--- Records for the exercise ---

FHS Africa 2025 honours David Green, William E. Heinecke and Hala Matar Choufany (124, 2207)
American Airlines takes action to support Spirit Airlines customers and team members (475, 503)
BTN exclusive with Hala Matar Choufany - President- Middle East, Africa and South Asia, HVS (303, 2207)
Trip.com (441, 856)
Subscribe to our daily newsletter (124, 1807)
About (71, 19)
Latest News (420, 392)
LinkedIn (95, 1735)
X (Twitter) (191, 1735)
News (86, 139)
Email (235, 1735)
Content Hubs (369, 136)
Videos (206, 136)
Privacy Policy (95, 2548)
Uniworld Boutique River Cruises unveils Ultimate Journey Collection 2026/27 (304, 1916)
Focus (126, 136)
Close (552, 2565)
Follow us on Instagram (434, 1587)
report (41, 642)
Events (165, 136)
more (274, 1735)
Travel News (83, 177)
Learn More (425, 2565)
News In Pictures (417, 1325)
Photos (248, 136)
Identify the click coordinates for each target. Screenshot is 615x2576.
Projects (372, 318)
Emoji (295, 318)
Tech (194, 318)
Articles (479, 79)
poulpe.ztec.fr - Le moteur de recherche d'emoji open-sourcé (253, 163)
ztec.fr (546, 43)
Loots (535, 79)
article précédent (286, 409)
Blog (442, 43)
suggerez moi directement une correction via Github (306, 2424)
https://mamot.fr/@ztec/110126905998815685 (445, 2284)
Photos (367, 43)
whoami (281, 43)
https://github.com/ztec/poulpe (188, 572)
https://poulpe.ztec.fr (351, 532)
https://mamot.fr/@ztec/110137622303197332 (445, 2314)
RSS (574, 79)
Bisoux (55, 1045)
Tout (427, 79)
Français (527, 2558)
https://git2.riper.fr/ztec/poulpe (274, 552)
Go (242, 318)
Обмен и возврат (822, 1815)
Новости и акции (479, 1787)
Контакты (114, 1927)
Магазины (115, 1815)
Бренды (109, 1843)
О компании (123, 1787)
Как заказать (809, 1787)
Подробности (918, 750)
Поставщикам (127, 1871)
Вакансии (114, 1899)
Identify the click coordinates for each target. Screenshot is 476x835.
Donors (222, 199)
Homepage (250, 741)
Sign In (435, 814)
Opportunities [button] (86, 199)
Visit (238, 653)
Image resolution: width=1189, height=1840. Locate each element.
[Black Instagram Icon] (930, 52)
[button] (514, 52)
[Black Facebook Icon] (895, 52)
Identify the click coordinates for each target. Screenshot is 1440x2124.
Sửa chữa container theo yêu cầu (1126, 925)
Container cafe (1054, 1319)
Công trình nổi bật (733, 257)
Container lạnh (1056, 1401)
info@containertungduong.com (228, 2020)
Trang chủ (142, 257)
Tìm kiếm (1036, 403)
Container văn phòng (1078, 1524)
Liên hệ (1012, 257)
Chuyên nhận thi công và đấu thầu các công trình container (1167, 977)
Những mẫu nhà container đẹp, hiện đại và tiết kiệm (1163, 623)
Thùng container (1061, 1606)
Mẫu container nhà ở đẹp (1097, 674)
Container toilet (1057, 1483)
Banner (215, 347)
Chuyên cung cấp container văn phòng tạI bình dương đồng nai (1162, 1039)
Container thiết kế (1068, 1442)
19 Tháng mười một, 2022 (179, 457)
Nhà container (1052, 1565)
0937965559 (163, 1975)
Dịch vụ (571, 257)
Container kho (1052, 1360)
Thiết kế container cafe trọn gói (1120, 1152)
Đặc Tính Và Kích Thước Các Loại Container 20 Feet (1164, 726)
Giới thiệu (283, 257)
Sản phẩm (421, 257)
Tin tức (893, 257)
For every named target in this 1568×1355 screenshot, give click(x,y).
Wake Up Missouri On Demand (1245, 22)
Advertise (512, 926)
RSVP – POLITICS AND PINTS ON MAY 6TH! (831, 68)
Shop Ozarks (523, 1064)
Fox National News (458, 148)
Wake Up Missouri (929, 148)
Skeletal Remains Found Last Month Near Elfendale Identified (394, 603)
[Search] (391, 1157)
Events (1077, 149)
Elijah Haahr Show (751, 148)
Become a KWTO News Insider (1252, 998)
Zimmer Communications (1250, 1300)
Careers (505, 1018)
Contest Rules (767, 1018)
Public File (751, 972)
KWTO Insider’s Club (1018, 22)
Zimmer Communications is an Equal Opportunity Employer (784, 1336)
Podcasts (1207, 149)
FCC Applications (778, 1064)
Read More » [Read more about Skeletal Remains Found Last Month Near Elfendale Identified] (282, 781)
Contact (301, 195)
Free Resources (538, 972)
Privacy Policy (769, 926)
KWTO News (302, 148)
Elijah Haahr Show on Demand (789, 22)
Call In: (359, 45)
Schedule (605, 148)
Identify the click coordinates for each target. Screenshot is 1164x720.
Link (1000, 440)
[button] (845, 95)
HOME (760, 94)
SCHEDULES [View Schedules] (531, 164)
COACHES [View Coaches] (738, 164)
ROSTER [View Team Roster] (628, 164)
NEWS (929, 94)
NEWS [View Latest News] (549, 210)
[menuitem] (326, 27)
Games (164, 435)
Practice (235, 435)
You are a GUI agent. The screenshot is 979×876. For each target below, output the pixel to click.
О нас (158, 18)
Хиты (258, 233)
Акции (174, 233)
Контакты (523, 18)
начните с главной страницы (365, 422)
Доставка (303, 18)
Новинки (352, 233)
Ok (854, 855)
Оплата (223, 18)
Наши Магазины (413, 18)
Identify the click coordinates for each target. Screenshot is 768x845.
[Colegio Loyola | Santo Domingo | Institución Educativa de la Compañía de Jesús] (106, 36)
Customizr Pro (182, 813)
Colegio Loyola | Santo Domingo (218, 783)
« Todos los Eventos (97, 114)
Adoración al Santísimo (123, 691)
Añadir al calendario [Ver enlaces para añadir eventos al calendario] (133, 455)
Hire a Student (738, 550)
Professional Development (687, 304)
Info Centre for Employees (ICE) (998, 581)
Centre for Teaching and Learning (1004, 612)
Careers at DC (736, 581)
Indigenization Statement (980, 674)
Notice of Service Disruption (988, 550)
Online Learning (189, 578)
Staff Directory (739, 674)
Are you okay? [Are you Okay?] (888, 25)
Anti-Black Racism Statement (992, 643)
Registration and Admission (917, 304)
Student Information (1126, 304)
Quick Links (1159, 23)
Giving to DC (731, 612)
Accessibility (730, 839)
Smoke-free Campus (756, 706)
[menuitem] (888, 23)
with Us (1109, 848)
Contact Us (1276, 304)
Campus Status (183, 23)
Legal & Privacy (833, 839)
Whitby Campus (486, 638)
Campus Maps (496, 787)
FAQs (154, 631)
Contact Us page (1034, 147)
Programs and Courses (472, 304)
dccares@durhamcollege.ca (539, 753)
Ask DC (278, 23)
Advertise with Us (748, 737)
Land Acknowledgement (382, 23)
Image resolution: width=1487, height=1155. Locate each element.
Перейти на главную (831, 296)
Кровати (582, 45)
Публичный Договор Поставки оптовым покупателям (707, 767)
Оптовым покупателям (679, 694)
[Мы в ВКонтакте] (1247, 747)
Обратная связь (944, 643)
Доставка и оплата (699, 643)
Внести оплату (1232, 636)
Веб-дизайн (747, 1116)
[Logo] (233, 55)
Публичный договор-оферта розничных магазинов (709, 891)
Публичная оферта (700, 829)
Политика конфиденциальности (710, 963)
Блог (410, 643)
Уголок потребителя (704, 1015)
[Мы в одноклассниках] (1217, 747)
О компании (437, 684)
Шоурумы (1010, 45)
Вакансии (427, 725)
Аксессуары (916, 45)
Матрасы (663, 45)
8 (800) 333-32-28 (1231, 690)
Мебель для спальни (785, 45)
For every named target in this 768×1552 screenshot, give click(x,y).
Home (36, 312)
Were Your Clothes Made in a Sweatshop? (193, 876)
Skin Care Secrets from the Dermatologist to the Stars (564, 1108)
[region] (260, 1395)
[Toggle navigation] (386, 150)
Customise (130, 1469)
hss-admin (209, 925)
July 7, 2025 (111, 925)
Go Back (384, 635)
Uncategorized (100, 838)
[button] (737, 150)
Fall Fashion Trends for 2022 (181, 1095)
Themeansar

---

Repeat the entries above verbatim, but only from the line that has "ztec.fr (546, 43)" down to the line that has "Контакты (114, 1927)", inclusive.

ztec.fr (546, 43)
Loots (535, 79)
article précédent (286, 409)
Blog (442, 43)
suggerez moi directement une correction via Github (306, 2424)
https://mamot.fr/@ztec/110126905998815685 (445, 2284)
Photos (367, 43)
whoami (281, 43)
https://github.com/ztec/poulpe (188, 572)
https://poulpe.ztec.fr (351, 532)
https://mamot.fr/@ztec/110137622303197332 (445, 2314)
RSS (574, 79)
Bisoux (55, 1045)
Tout (427, 79)
Français (527, 2558)
https://git2.riper.fr/ztec/poulpe (274, 552)
Go (242, 318)
Обмен и возврат (822, 1815)
Новости и акции (479, 1787)
Контакты (114, 1927)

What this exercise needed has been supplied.